Scalable Decentralized Algorithms for Online Personalized Mean Estimation
This work addresses scalability in collaborative learning for agents with differing data distributions, though it is incremental as it simplifies the broader problem to mean estimation.
The paper tackles the problem of scalable decentralized online personalized mean estimation for agents with insufficient local data, proposing two algorithms with complexities O(r|A|log|A|) and O(r|A|) that achieve asymptotically optimal estimates under certain conditions.

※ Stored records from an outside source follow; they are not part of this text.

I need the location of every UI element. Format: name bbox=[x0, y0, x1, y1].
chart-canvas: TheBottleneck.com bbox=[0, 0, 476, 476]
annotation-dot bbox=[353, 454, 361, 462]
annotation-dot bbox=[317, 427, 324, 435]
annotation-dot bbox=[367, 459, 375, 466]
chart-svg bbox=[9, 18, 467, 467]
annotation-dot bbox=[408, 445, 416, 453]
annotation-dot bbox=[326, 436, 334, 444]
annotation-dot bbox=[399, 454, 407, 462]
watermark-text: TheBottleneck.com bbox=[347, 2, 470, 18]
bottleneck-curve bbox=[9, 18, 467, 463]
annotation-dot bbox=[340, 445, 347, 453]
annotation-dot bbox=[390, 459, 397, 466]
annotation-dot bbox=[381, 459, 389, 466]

In numerous settings, agents lack sufficient data to directly learn a model. Collaborating with other agents may help, but it introduces a bias-variance trade-off, when local data distributions differ. A key challenge is for each agent to identify clients with similar distributions while learning the model, a problem that remains largely unresolved. This study focuses on a simplified version of the overarching problem, where each agent collects samples from a real-valued distribution over time to estimate its mean. Existing algorithms face impractical space and time complexities (quadratic in the number of agents A). To address scalability challenges, we propose a framework where agents self-organize into a graph, allowing each agent to communicate with only a selected number of peers r. We introduce two collaborative mean estimation algorithms: one draws inspiration from belief propagation, while the other employs a consensus-based approach, with complexity of O( r |A| log |A|) and O(r |A|), respectively. We establish conditions under which both algorithms yield asymptotically optimal estimates and offer a theoretical characterization of their performance.